* _Brief_
Tally up the lines below containing the string "more", then write the number alone.

++++ The data

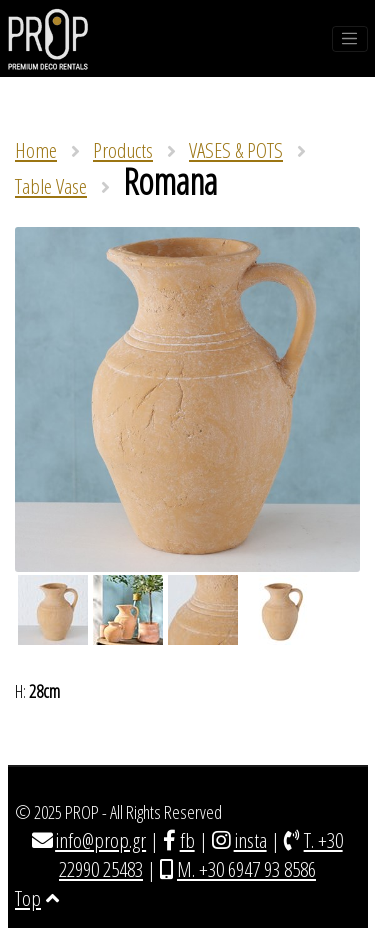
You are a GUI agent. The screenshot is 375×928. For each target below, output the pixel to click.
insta (250, 840)
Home (36, 150)
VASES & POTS (236, 150)
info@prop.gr (100, 840)
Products (123, 150)
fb (187, 840)
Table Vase (51, 186)
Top (37, 898)
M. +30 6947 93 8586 (246, 869)
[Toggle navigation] (350, 39)
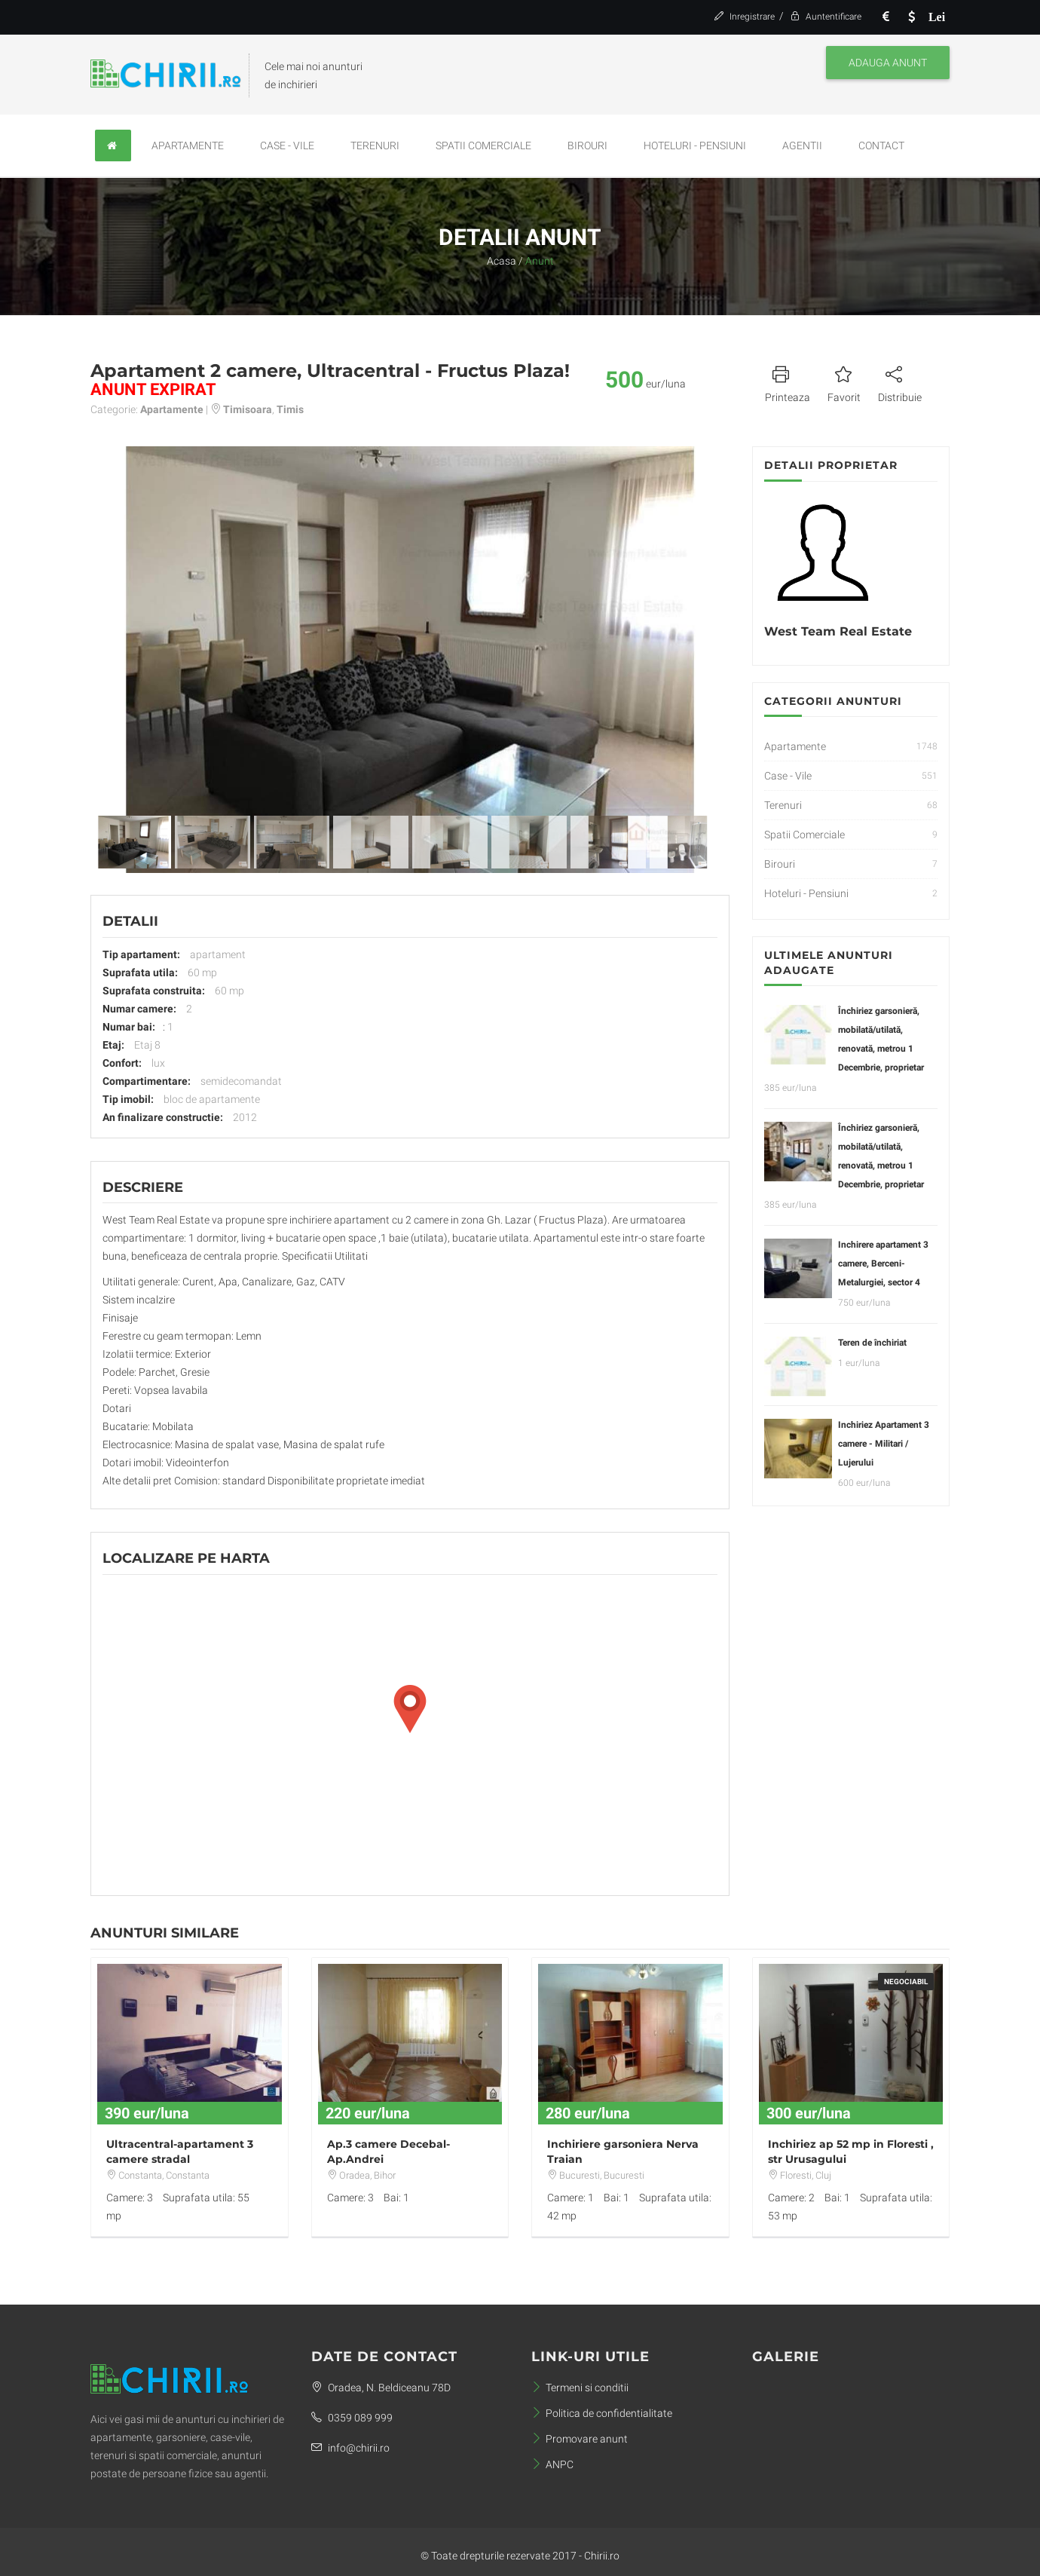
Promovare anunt (579, 2439)
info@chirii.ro (350, 2448)
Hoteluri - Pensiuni (695, 145)
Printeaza (787, 382)
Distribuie (900, 382)
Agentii (802, 145)
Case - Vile (287, 145)
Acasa (501, 261)
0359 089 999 (352, 2418)
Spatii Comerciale (483, 145)
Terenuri (374, 145)
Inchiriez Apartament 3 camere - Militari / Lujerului (883, 1444)
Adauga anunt (888, 63)
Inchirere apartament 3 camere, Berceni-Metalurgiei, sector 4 (883, 1263)
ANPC (552, 2464)
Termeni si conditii (580, 2387)
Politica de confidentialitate (601, 2413)
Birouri (587, 145)
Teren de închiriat (872, 1342)
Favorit (844, 382)
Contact (881, 145)
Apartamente (187, 145)
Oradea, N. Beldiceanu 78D (381, 2387)
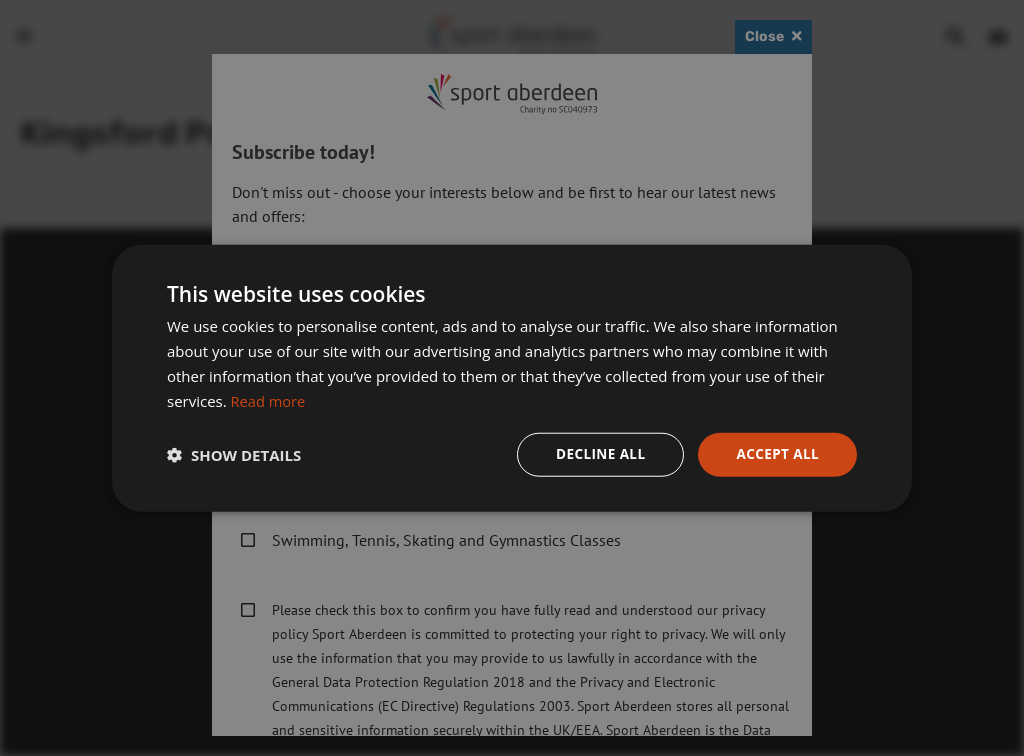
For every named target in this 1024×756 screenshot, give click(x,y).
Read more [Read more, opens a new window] (269, 400)
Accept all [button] (776, 453)
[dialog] (512, 378)
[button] (234, 455)
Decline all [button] (596, 453)
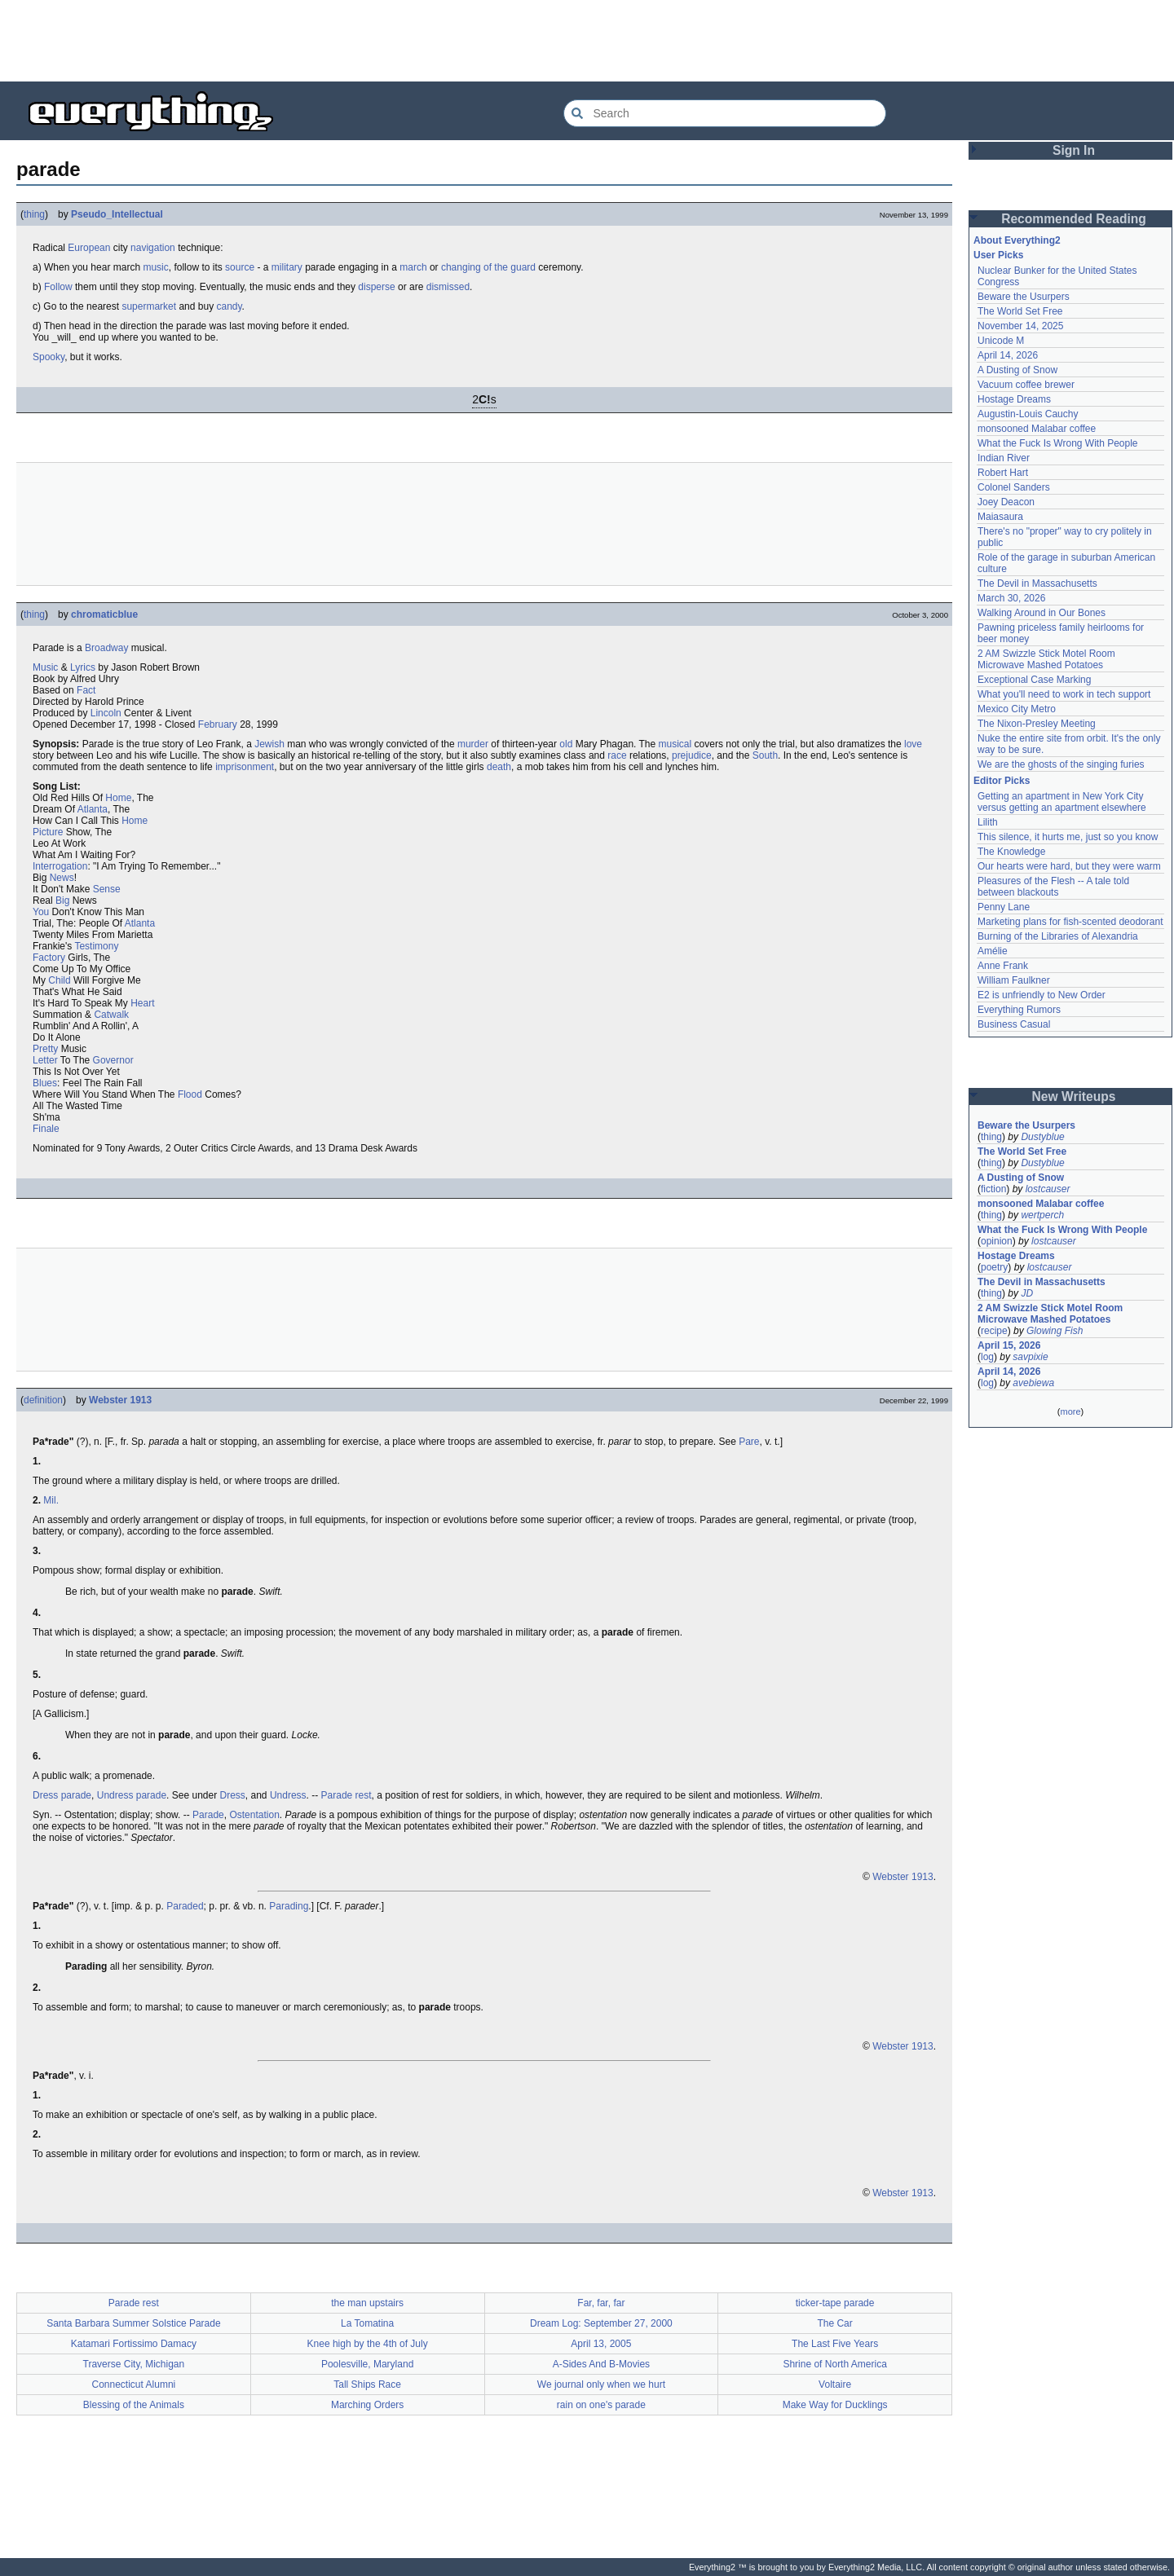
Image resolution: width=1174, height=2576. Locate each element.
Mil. (51, 1500)
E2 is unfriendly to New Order (1042, 995)
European (89, 247)
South (765, 755)
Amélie (993, 951)
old (565, 744)
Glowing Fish (1054, 1330)
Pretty (45, 1049)
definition (43, 1400)
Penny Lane (1004, 907)
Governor (113, 1060)
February (217, 724)
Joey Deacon (1006, 502)
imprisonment (244, 767)
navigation (152, 247)
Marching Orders (367, 2405)
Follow (58, 287)
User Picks (998, 255)
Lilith (988, 822)
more (1070, 1411)
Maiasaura (1000, 516)
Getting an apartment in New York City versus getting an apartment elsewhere (1062, 801)
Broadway (106, 648)
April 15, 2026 (1009, 1345)
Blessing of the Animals (133, 2405)
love (913, 744)
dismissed (448, 287)
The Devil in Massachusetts (1037, 583)
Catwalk (111, 1014)
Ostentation (254, 1815)
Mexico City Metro (1017, 709)
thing (34, 214)
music (155, 267)
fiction (993, 1189)
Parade (208, 1815)
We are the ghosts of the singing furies (1061, 764)
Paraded (184, 1906)
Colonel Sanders (1014, 487)
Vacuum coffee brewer (1026, 384)
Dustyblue (1042, 1137)
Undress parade (131, 1795)
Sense (107, 889)
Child (59, 980)
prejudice (692, 755)
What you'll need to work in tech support (1064, 694)
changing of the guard (488, 267)
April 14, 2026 (1008, 355)
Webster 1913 (120, 1400)
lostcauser (1048, 1189)
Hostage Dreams (1014, 399)
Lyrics (82, 667)
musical (675, 744)
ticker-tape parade (835, 2303)
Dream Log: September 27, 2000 (601, 2323)
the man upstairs (367, 2303)
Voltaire (835, 2384)
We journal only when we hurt (601, 2384)
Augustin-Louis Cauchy (1028, 414)
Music (45, 667)
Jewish (269, 744)
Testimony (96, 946)
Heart (142, 1003)
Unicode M (1001, 340)
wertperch (1042, 1215)
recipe (994, 1330)
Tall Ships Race (367, 2384)
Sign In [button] (1074, 150)
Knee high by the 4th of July (367, 2343)
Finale (46, 1128)
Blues (45, 1083)
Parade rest (346, 1795)
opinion (997, 1241)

++++++++

* _Written response_
2